That’s how much auto insurance rates skyrocketed by for some Albertans at the end of this year, after Premier Jason Kenney and the UCP removed the five per cent cap on rate increases that our NDP government brought in, taking a “no limit” approach to how much insurance companies could actually raise rates.

The jump was immediate.

Albertans saw a wave of premium increases bordering on price gouging. Over 90% of car insurance companies filed for rate increases as soon as the cap was lifted, and rushed to bill drivers as soon as they could. Of the companies that received approved rate changes, the increases ranged from 4.9 per cent to an eye-popping 29.8 per cent.

It was a nice gift from Jason Kenney, who already slammed families for hundreds of dollars of new costs in his fall budget, including hikes to income tax, property tax, as well as more in school fees, prescription drugs and college tuition.

As usual, Finance Minister Travis Toews trotted out the UCP’s one-trick pony and blamed the NDP, claiming that insurance companies were set to pack their bags and flee the province if he didn’t let them jack up premiums beyond five per cent.

The lobbying effort came out in full force. The brokers, the insurance companies, and the Insurance Bureau of Canada are working overtime to sell quite the sob story: a massive spike in claims costs, not enough options for drivers, etc, etc. It’s tough times for the poor, little ol’ car insurance company.

What a load. These are some of the biggest and most profitable companies in Canada, and they simply want back the power they had to jack up premiums hand over fist.

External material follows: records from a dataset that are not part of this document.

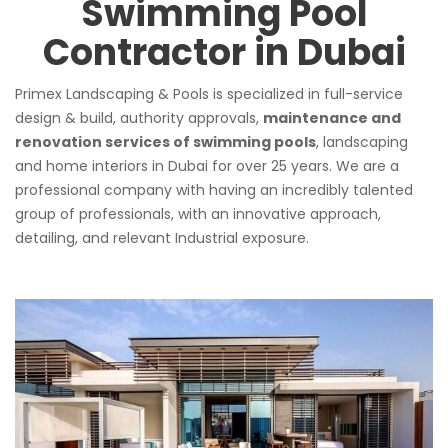
Swimming Pool
Contractor in Dubai
Primex Landscaping & Pools is specialized in full-service
design & build, authority approvals,
maintenance and
renovation services of swimming pools
, landscaping
and home interiors in Dubai for over 25 years. We are a
professional company with having an incredibly talented
group of professionals, with an innovative approach,
detailing, and relevant Industrial exposure.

The truth is that claims costs over the past few years are level, a fact that’s supported by the Insurance Bureau of Canada‘s own data. In fact, an actuarial analysis by Fair Alberta Injury Regulators, an organization made up of concerned Albertans, doctors and legal experts, found that injury payouts have stabilized in the last few years, and even started to dip in 2019. Their actuary specifically found evidence that claims are “not skyrocketing.”

This is further supported by the Alberta Superintendent of Insurance, responsible for all regulatory oversight of insurers operating in Alberta with a specific duty to ensure that insurance companies treat Albertans fairly. In his annual report for 2018, he found on average that the claims ratio for car insurance was 80 per cent across all companies in Alberta. Not the 120 per cent figure the insurance companies trot out on TV.

And while the UCP Government continues to claim they have documents to prove the cap made the car insurance industry unsustainable, they haven’t provided a single piece of paper showing any of these companies would bail if they could–GASP–only raise premiums five per cent every year.

So why remove the cap? Well, in politics, it’s who you know. And Jason Kenney knows an awful lot of people in the insurance industry. Namely, his former chief of staff and campaign director Nick Koolsbergen, who was hired to lobby the Premier on behalf of the car insurance industry just last year. He has Kenney’s cell phone number.

Sounds like a good guy to have on your side… if you’re a car insurance company.

The fact is, these companies turn a profit of tens of millions of dollars each year. They’re used to having carte blanche in Alberta, and they want it back.

Under the thinly-veiled guise of “red tape reduction”, the UCP has struck a panel looking at more regulatory changes that the insurance lobby itself has said “could also change the rate regulation framework that governs how insurers set premiums.”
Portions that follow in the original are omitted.